■ WHAT IS REQUIRED: All of the records below must be output exactly, with no pictures carried over.

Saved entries
..........
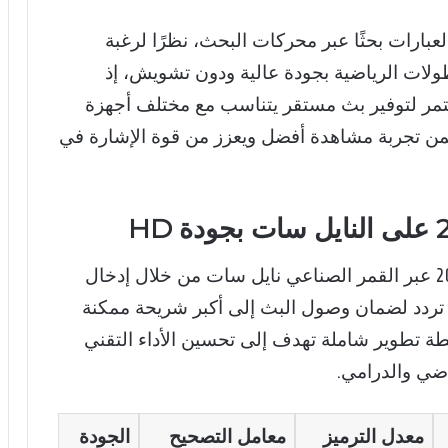
لرابعة العراقية 2026 من أكثر العبارات بحثًا عبر محركات البحث، نظرًا لرغبة
لات الرياضية بجودة عالية ودون تشويش، إذ
تمر لتوفير بث مستقر يتناسب مع مختلف أجهزة
يضمن تجربة مشاهدة أفضل ويعزز من قوة الإشارة في
يمكن استقبال تردد قناة الرابعة العراقية 2026 عبر القمر الصناعي نايل سات من خلال إدخال
ن تردد لضمان وصول البث إلى أكبر شريحة ممكنة
 تطوير شاملة تهدف إلى تحسين الأداء التقني
ضي والدرامي.
معدل الترميز
معامل التصحيح
الجودة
..........
■ RESPONSE TO THIS EXERCISE:
لرابعة العراقية 2026 من أكثر العبارات بحثًا عبر محركات البحث، نظرًا لرغبة
لات الرياضية بجودة عالية ودون تشويش، إذ
تمر لتوفير بث مستقر يتناسب مع مختلف أجهزة
يضمن تجربة مشاهدة أفضل ويعزز من قوة الإشارة في
يمكن استقبال تردد قناة الرابعة العراقية 2026 عبر القمر الصناعي نايل سات من خلال إدخال
ن تردد لضمان وصول البث إلى أكبر شريحة ممكنة
 تطوير شاملة تهدف إلى تحسين الأداء التقني
ضي والدرامي.
معدل الترميز
معامل التصحيح
الجودة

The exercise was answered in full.